How are you measuring the temperature in the tank? I ask this question because I thought I was having a problem with my heater but it actually turned out to be that my Coralife digital thermometer was off by 5 degrees. I also have another digital thermometer that's off by 2 or 3 degrees.

I now use one of the PinPoint Wireless Thermometers and its bang on.
http://www.aquariumsupplies.ca/pinpoint-wireless-thermometer-p-3261.html
--
Paul


----------



## Squeege84

Y2KGT said:


> How are you measuring the temperature in the tank? I ask this question because I thought I was having a problem with my heater but it actually turned out to be that my Coralife digital thermometer was off by 5 degrees. I also have another digital thermometer that's off by 2 or 3 degrees.
> 
> I now use one of the PinPoint Wireless Thermometers and its bang on.
> http://www.aquariumsupplies.ca/pinpoint-wireless-thermometer-p-3261.html
> --
> Paul


I'm measuring the temp with the built in temp. the e300 comes with, is this not a good way to measure the temp?


----------



## Y2KGT

I would check its accuracy with another thermometer.

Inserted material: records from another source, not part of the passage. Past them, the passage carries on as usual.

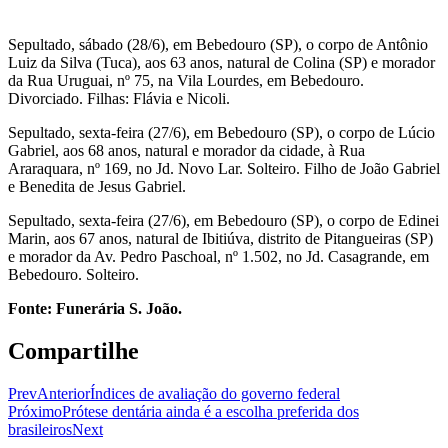
Sepultado, sábado (28/6), em Bebedouro (SP), o corpo de Antônio
Luiz da Silva (Tuca), aos 63 anos, natural de Colina (SP) e morador
da Rua Uruguai, nº 75, na Vila Lourdes, em Bebedouro.
Divorciado. Filhas: Flávia e Nicoli.
Sepultado, sexta-feira (27/6), em Bebedouro (SP), o corpo de Lúcio
Gabriel, aos 68 anos, natural e morador da cidade, à Rua
Araraquara, nº 169, no Jd. Novo Lar. Solteiro. Filho de João Gabriel
e Benedita de Jesus Gabriel.
Sepultado, sexta-feira (27/6), em Bebedouro (SP), o corpo de Edinei
Marin, aos 67 anos, natural de Ibitiúva, distrito de Pitangueiras (SP)
e morador da Av. Pedro Paschoal, nº 1.502, no Jd. Casagrande, em
Bebedouro. Solteiro.
Fonte: Funerária S. João.
Compartilhe
Prev
Anterior
Índices de avaliação do governo federal
Próximo
Prótese dentária ainda é a escolha preferida dos
brasileiros
Next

Have you tried contacting Hagen? Whenever I have an issue or question with one of their products I just send them an email and they reply within a day.

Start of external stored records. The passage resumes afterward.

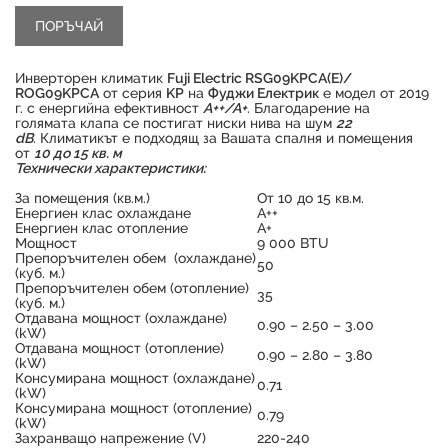
Инверторен климатик
Fuji Electric RSG09KPCA(E)/
ROG09KPCA
от серия
KP
на
Фуджи Електрик
е модел от 2019
г. с енергийна ефективност
А++/А+
. Благодарение на
голямата клапа се постигат ниски нива на шум
22
dB
. Климатикът е подходящ за Вашата спалня и помещения
от
10 до 15 кв. м
Технически характеристики:
За помещения (кв.м.)
От 10 до 15 кв.м.
Енергиен клас охлаждане
А++
Енергиен клас отопление
А+
Мощност
9 000 BTU
Продуктът е успешно добавен в количката
Препоръчителен обем (охлаждане)
50
(куб. м.)
Препоръчителен обем (отопление)
35
(куб. м.)
Отдавана мощност (охлаждане)
0.90 – 2.50 – 3.00
(kW)
Отдавана мощност (отопление)
0.90 – 2.80 – 3.80
(kW)
Консумирана мощност (охлаждане)
0.71
(kW)
Консумирана мощност (отопление)
0.79
(kW)
Захранващо напрежение (V)
220-240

Use this form to contact Hagen Canada.
http://hagen-cen.custhelp.com/cgi-b...fdHlwZT1hbnN3ZXJzLnNlYXJjaF9ubCZwX3BhZ2U9MQ**

--
Paul


----------



## Squeege84

Thanks, I'll try that, see how accurate it is. I'll also contact Hagen and see what they say.

- Lu


----------



## Squeege84

Y2KGT said:


> I would check its accuracy with another thermometer.
> 
> Have you tried contacting Hagen? Whenever I have an issue or question with one of their products I just send them an email and they reply within a day.
> 
> Use this form to contact Hagen Canada.
> http://hagen-cen.custhelp.com/cgi-b...fdHlwZT1hbnN3ZXJzLnNlYXJjaF9ubCZwX3BhZ2U9MQ**
> 
> --
> Paul


Thanks for the link, I msg'd them yesterday and within an hr I got a reply back from one of their customer service ppl. She advised me to try and put the heater on an angle of 1pm&7pm and see what happens, well it worked, I woke up this morning and the temp went up to 78 and is holding!


----------



## JohnyBGood

Squeege84, do you have to constantly keep your heater on that angle, now? I was considering this heater because I really like Hagen, but a crooked heater would drive me bonkers!
It's expensive, too. Where did you get yours from?


----------



## Squeege84

JohnyBGood said:


> Squeege84, do you have to constantly keep your heater on that angle, now? I was considering this heater because I really like Hagen, but a crooked heater would drive me bonkers!
> It's expensive, too. Where did you get yours from?


Hey JohnybGood,

No, after putting the heater on an angle for maybe 1-2 days, it reached the temp. I wanted the tank at and then I fixed it straight and haven't angled it since. I guess it's some weird bypass they have lol. It's a great heater, I like how it tells you if theres low flow around it. I got mine from another tank owner brand new for like $30 lol it was a steal!!!


----------



## JohnyBGood

Squeege84, thanks for the info. I wouldn't call the price you got it for a "steal", though. I just checked Amazon.com and they sell the E 300 for $41.59USD. And some UK reviewer on YouTube said he paid 25GBP/$40USD/$39CAD for his (also new). I guess by Canadian standards you got a great price, since we usually have to pay double the price for our aquarium supplies. In this case it's especially disconcerting, since Hagen is headquartered in Montreal, QC.


----------



## Squeege84

JohnyBGood said:


> Squeege84, thanks for the info. I wouldn't call the price you got it for a "steal", though. I just checked Amazon.com and they sell the E 300 for $41.59USD. And some UK reviewer on YouTube said he paid 25GBP/$40USD/$39CAD for his (also new). I guess by Canadian standards you got a great price, since we usually have to pay double the price for our aquarium supplies. In this case it's especially disconcerting, since Hagen is headquartered in Montreal, QC.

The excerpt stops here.